Il s’agit là, peut-être, des manifestations de modes de consommation contemporains, notamment durant le mois sacré de Ramadan, qui revêtent un caractère particulier dans lequel les facteurs psychologiques, sociologiques, culturels et économiques sont entremêlés et alimentés par des manœuvres publicitaires qui exacerbent les besoins du consommateur et atténuent souvent sa faculté de rationaliser.
Cette consommation compulsive pendant le mois de Ramadan conduit à s’interroger sur les raisons de cette attitude durant une période sacrée censée être une occasion de dévotion, d’élimination des mauvaises habitudes et de rationalisation du comportement humain pour répondre aux exigences de la philosophie du jeûne et à ses objectifs religieux.
Dans une déclaration à la MAP, le socio-anthropologue Ayad Ablal, a considéré que le phénomène de la ruée vers les denrées alimentaires pendant le mois de Ramadan, et éventuellement le recours à l’emprunt à cet effet, en sus du gaspillage de nourriture et de la consommation excessive qui s’ensuit, relèvent de la « religiosité manifeste/carnavalesque » qui entrave la sacralité du mois sacré et le dépourvoit de sa profondeur spirituelle dans ses dimensions civiques et morales.
La consommation excessive constitue l’une des manifestations de la « violence consumériste » qui exacerbe l’injustice et l’exclusion sociale en faveur de ceux qui ont les moyens de consommer au détriment de ceux qui n’en ont pas et chez qui le sentiment d’oppression et d’infériorité augmente, a souligné le chercheur, ajoutant que « la prééminence de la dimension carnavalesque de la religion présente la religiosité, elle-même, comme un facteur de toutes sortes de déviations ».
M. Ablal a également expliqué que la consommation, en tant que comportement individuel intrinsèque à la personnalité, est indissociable de l’individualisme culturel et social dans le cadre duquel les institutions de socialisation, de la famille à l’école en passant par les médias, jouent un rôle majeur dans le façonnement de la culture de la consommation conformément au paradigme social.
Dans une déclaration similaire, le président du Conseil local des oulémas de la préfecture de Skhirat-Témara, Lahcen Ben Brahim Sguenfle, a, pour sa part, estimé que l’extravagance et le gaspillage sont considérés comme les plus grands maux sociaux de la loi islamique, soulignant que l’une des plus importantes visées de la Charia à travers le jeûne du Ramadan est de ressentir les conditions des pauvres et des nécessiteux et de se détacher de ses désirs propres.
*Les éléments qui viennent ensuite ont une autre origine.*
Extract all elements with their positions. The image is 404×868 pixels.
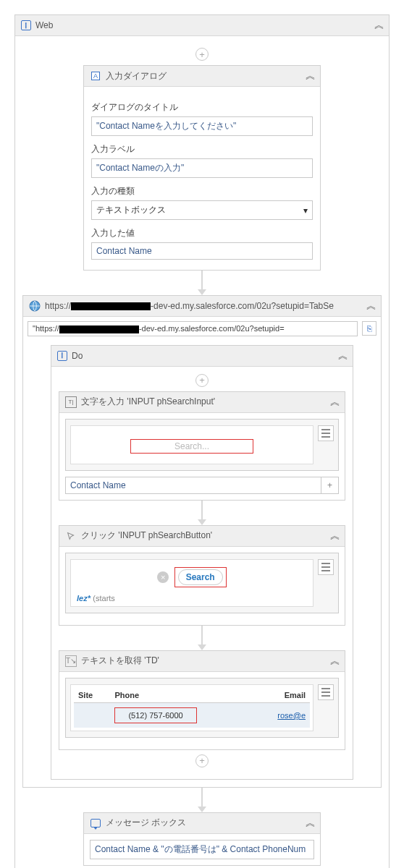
- click-icon: [65, 530, 77, 542]
- browser-header-title: https://-dev-ed.my.salesforce.com/02u?se…: [45, 301, 362, 311]
- get-text-panel: T↘ テキストを取得 'TD' Site: [59, 650, 345, 750]
- collapse-icon[interactable]: [330, 396, 339, 409]
- phone-value: (512) 757-6000: [128, 711, 182, 720]
- target-highlight: Search: [174, 567, 227, 587]
- input-type-value: テキストボックス: [96, 204, 166, 216]
- wildcard-text: lez*: [77, 594, 91, 603]
- get-text-body: Site Phone Email: [59, 672, 345, 749]
- do-header[interactable]: ⁞ Do: [51, 346, 353, 367]
- add-activity-button[interactable]: +: [195, 754, 209, 767]
- url-suffix: -dev-ed.my.salesforce.com/02u?setupid=Ta…: [151, 301, 334, 311]
- collapse-icon[interactable]: [306, 69, 314, 82]
- type-icon: T|: [65, 396, 77, 408]
- options-menu-button[interactable]: [318, 559, 334, 575]
- url-field-suffix: -dev-ed.my.salesforce.com/02u?setupid=: [139, 324, 285, 333]
- target-highlight: Search...: [130, 439, 253, 454]
- connector-line: [201, 271, 203, 289]
- dialog-icon: [90, 70, 101, 82]
- add-activity-button[interactable]: +: [195, 48, 209, 61]
- search-button-mock: Search: [178, 569, 223, 585]
- do-panel: ⁞ Do + T| 文字を入力 'INPUT phSearchInput': [51, 345, 353, 780]
- url-prefix: https://: [45, 301, 71, 311]
- input-dialog-title: 入力ダイアログ: [106, 70, 301, 82]
- globe-icon: [29, 300, 41, 312]
- web-panel-header[interactable]: ⁞ Web: [15, 15, 389, 36]
- web-panel-body: + 入力ダイアログ ダイアログのタイトル "Contact Nameを入力してく…: [15, 36, 389, 868]
- search-placeholder: Search...: [174, 441, 209, 451]
- entered-value-input[interactable]: Contact Name: [91, 242, 313, 260]
- col-email: Email: [253, 688, 310, 703]
- message-box-input[interactable]: Contact Name & "の電話番号は" & Contact PhoneN…: [90, 840, 314, 859]
- sequence-icon: ⁞: [57, 351, 67, 361]
- browser-panel: https://-dev-ed.my.salesforce.com/02u?se…: [22, 295, 382, 788]
- connector-arrow-icon: [198, 807, 206, 812]
- click-body: × Search lez* (starts: [59, 547, 345, 625]
- url-expression-button[interactable]: ⎘: [362, 321, 376, 336]
- add-activity-button[interactable]: +: [195, 374, 209, 387]
- browser-url-row: "https://-dev-ed.my.salesforce.com/02u?s…: [23, 317, 381, 341]
- target-screenshot[interactable]: × Search lez* (starts: [65, 553, 339, 613]
- message-box-header[interactable]: メッセージ ボックス: [84, 813, 320, 834]
- target-screenshot[interactable]: Search...: [65, 419, 339, 471]
- options-menu-button[interactable]: [318, 684, 334, 700]
- redacted-block: [59, 326, 139, 333]
- message-box-panel: メッセージ ボックス Contact Name & "の電話番号は" & Con…: [83, 812, 321, 866]
- collapse-icon[interactable]: [306, 817, 314, 830]
- browser-url-input[interactable]: "https://-dev-ed.my.salesforce.com/02u?s…: [28, 321, 358, 336]
- type-into-header[interactable]: T| 文字を入力 'INPUT phSearchInput': [59, 392, 345, 413]
- type-into-body: Search... Contact Name +: [59, 413, 345, 500]
- collapse-icon[interactable]: [338, 349, 347, 362]
- dialog-title-input[interactable]: "Contact Nameを入力してください": [91, 116, 313, 136]
- input-dialog-body: ダイアログのタイトル "Contact Nameを入力してください" 入力ラベル…: [84, 87, 320, 270]
- result-table: Site Phone Email: [74, 688, 310, 728]
- dropdown-icon: ▾: [303, 205, 308, 216]
- collapse-icon[interactable]: [374, 19, 383, 32]
- get-text-icon: T↘: [65, 655, 77, 667]
- connector-line: [201, 501, 203, 519]
- input-dialog-panel: 入力ダイアログ ダイアログのタイトル "Contact Nameを入力してくださ…: [83, 65, 321, 271]
- entered-value-label: 入力した値: [91, 227, 313, 239]
- get-text-header[interactable]: T↘ テキストを取得 'TD': [59, 651, 345, 672]
- do-body: + T| 文字を入力 'INPUT phSearchInput': [51, 367, 353, 779]
- add-expression-button[interactable]: +: [321, 477, 339, 494]
- type-text-input[interactable]: Contact Name: [65, 477, 321, 494]
- dialog-title-label: ダイアログのタイトル: [91, 101, 313, 114]
- email-link: rose@e: [277, 711, 306, 720]
- message-box-icon: [90, 817, 101, 829]
- type-into-panel: T| 文字を入力 'INPUT phSearchInput' S: [59, 391, 345, 501]
- collapse-icon[interactable]: [330, 529, 339, 542]
- type-into-title: 文字を入力 'INPUT phSearchInput': [81, 396, 326, 408]
- web-panel-title: Web: [35, 20, 370, 30]
- click-panel: クリック 'INPUT phSearchButton' ×: [59, 525, 345, 626]
- input-label-label: 入力ラベル: [91, 143, 313, 156]
- connector-arrow-icon: [198, 289, 206, 295]
- table-row: (512) 757-6000 rose@e: [74, 702, 310, 728]
- input-label-input[interactable]: "Contact Nameの入力": [91, 158, 313, 178]
- connector-arrow-icon: [198, 644, 206, 650]
- input-dialog-header[interactable]: 入力ダイアログ: [84, 66, 320, 87]
- click-title: クリック 'INPUT phSearchButton': [81, 529, 326, 542]
- web-panel: ⁞ Web + 入力ダイアログ ダイアログのタイトル "Contact Name…: [14, 14, 390, 868]
- message-box-body: Contact Name & "の電話番号は" & Contact PhoneN…: [84, 834, 320, 865]
- collapse-icon[interactable]: [366, 299, 375, 312]
- clear-icon: ×: [157, 571, 169, 583]
- connector-arrow-icon: [198, 519, 206, 525]
- col-site: Site: [74, 688, 110, 703]
- sequence-icon: ⁞: [21, 20, 31, 30]
- do-title: Do: [72, 351, 334, 361]
- starts-text: (starts: [93, 594, 115, 603]
- get-text-title: テキストを取得 'TD': [81, 655, 326, 667]
- target-highlight: (512) 757-6000: [114, 707, 196, 723]
- input-type-select[interactable]: テキストボックス ▾: [91, 200, 313, 220]
- options-menu-button[interactable]: [318, 425, 334, 441]
- input-type-label: 入力の種類: [91, 185, 313, 197]
- connector-line: [201, 626, 203, 644]
- click-header[interactable]: クリック 'INPUT phSearchButton': [59, 526, 345, 547]
- connector-line: [201, 788, 203, 807]
- collapse-icon[interactable]: [330, 655, 339, 668]
- redacted-block: [71, 302, 151, 310]
- message-box-title: メッセージ ボックス: [106, 817, 301, 829]
- browser-header[interactable]: https://-dev-ed.my.salesforce.com/02u?se…: [23, 296, 381, 317]
- col-phone: Phone: [110, 688, 252, 703]
- target-screenshot[interactable]: Site Phone Email: [65, 678, 339, 738]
Il a également considéré la rationalisation de la consommation et des dépenses comme un précepte religieux et un comportement civilisé.
L’approche de modération dans la consommation admet également des dimensions sanitaires, selon le nutritionniste Nabil El Ayachi, qui a confirmé dans une déclaration à la MAP que la modération de la consommation alimentaire en adoptant une alimentation équilibrée, en termes de quantité et de qualité, contribue à satisfaire tous les besoins du corps en termes de bienfaits nutritifs.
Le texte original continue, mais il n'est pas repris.